If this seems overwhelming, don’t worry! We’re doing a lot of work on our side to improve the quality of the pool and ensure researchers connect with honest, attentive, and reliable participants on Prolific.

The initial checks

Firstly, we confirm that a participant is who – and where – they say they are. For every person who enters our pool, we verify their:

A participant doesn’t start getting studies until we’ve verified the first three things on this list.  

The ISP and VPN checks

We also check for some more technical things, like:

  • IP addresses
  • The Internet Service Provider (ISP)
  • Device and browser information
  • People using a VPN or proxy

We have a strict list of trusted ISPs. Some ISPs have a high risk of VPN and/or proxy usage. People can use VPNs and proxies to browse the internet anonymously. So, we don’t allow it on Prolific.

It’s critical that our participants are who they say they are.  

The first test

Once we verify a participant, we invite them to complete a test study. Here, we check them for attention and comprehension. The study requires them to write a short story about superheroes.

If the story is meaningful and makes sense, they can do more studies.

The ongoing checks  

When you approve a study, then the participant gets paid and you get the quality data you need. Happy days!

If you reject a study, however, then that gets recorded on the participant’s account. Too many rejections, and they can’t do any more studies.

Feedback

If you’re finding the data from some participants to be unusable, or suspect something fishy going on with duplicate accounts, you can report them to us. You can do this with our in-app reporting function, or via our support request form.
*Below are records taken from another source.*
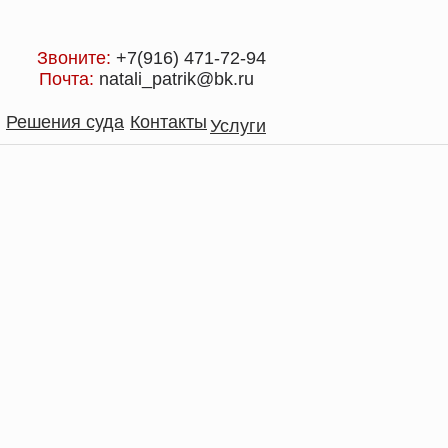
Звоните:
+7(916) 471-72-94
Почта:
natali_patrik@bk.ru
Решения суда
Контакты
Услуги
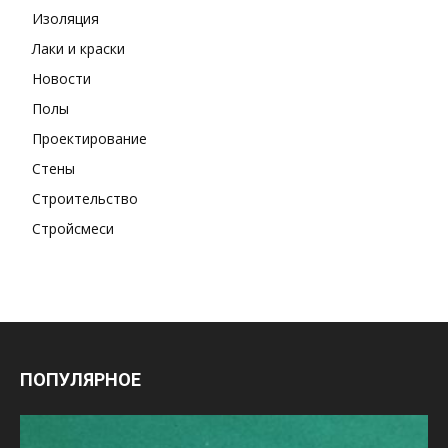
Изоляция
Лаки и краски
Новости
Полы
Проектирование
Стены
Строительство
Стройсмеси
ПОПУЛЯРНОЕ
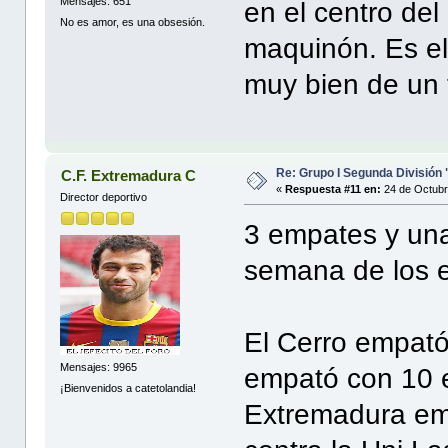
Mensajes: 651
en el centro de
No es amor, es una obsesión.
maquinón. Es e
muy bien de un 
Re: Grupo I Segunda División
C.F. Extremadura C
«
Respuesta #11 en:
24 de Octubr
Director deportivo
3 empates y una
semana de los 
El Cerro empató 
Mensajes: 9965
empató con 10 
¡Bienvenidos a catetolandia!
Extremadura em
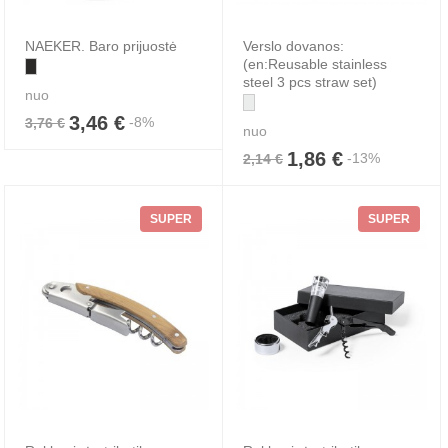
NAEKER. Baro prijuostė
Verslo dovanos:
(en:Reusable stainless
steel 3 pcs straw set)
nuo
3,46 €
-8%
3,76 €
nuo
1,86 €
-13%
2,14 €
SUPER
SUPER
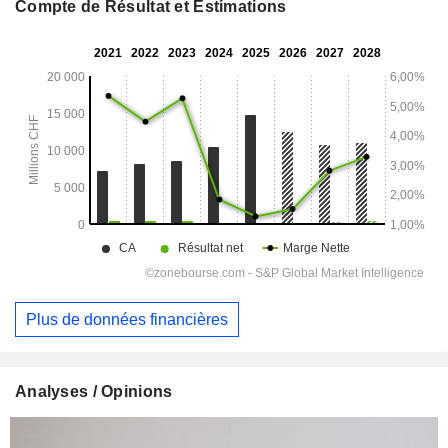
Compte de Résultat et Estimations
Plus de données financières
Analyses / Opinions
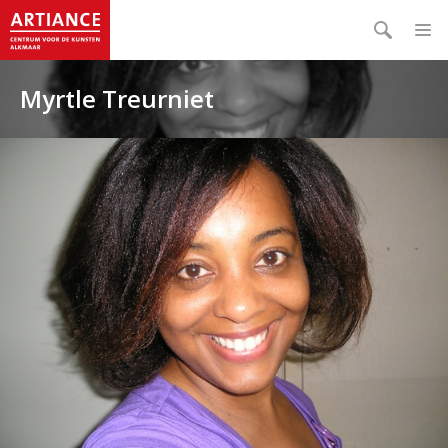
Myrtle Treurniet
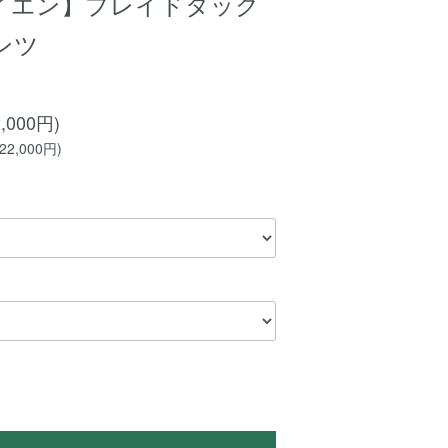
【イエン】プレイドタック
ンツ
,000円)
2,000円)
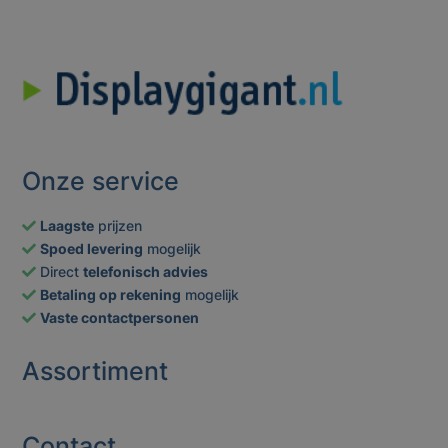
Onze service
Laagste
prijzen
Spoed levering
mogelijk
Direct
telefonisch advies
Betaling op rekening
mogelijk
Vaste contactpersonen
Assortiment
Contact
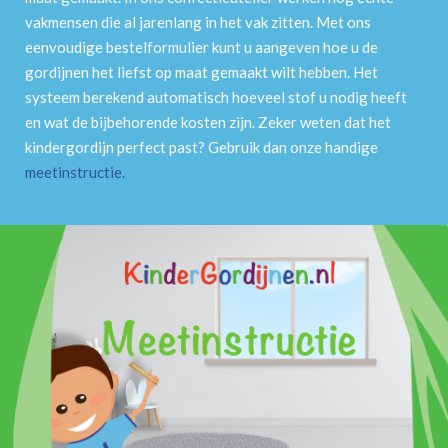
vakmensen die al jarenlang in het vak zitten. Met ons
eenvoudige bestelformulier kunt u aangeven hoe u de
gordijnen het liefst op maat gemaakt wilt hebben. Het
systeem berekend automatisch hoeveel stof u nodig heeft
en wat de bijbehorende kosten zijn. Zeker weten dat het
kindergordijn perfect past? Gebruik dan onze handige
meetinstructie
.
We then review the account and decide if a ban is suitable. Of course, feedback is a two-way street. Participants can also report researchers if they feel they’re not being treated fairly.

These measures ensure you get high-quality data from a panel of the most honest, attentive, and reliable participants.

Getting the best out of the good guys

A critical factor in determining data quality is the study’s reward. A recent study of Mechanical Turk participants concluded that fair pay and realistic completion times had a large impact on the quality of data they provided.

On Prolific, that trust goes both ways. Properly rewarding participants for their time is a large part of that. We enforce a minimum hourly reward of £6 /$8. But depending on the effort required by your study, this might not be enough to foster high levels of engagement and provide good data quality. Consider:

  1. The guidelines of your institution. Some universities have set a minimum and maximum hourly rate (to avoid undue coercion). You might also consider the national minimum wage as a guideline.
  2. How much effort your study requires. Is it a simple online study, or do participants need to make a video recording or complete a particularly arduous task? If your study is effortful, consider paying more.
  3. How niche your population is. If you’re searching for particularly unusual participants (or participants in well-paid jobs), then you will find it easier to recruit these participants if you are paying well for their time.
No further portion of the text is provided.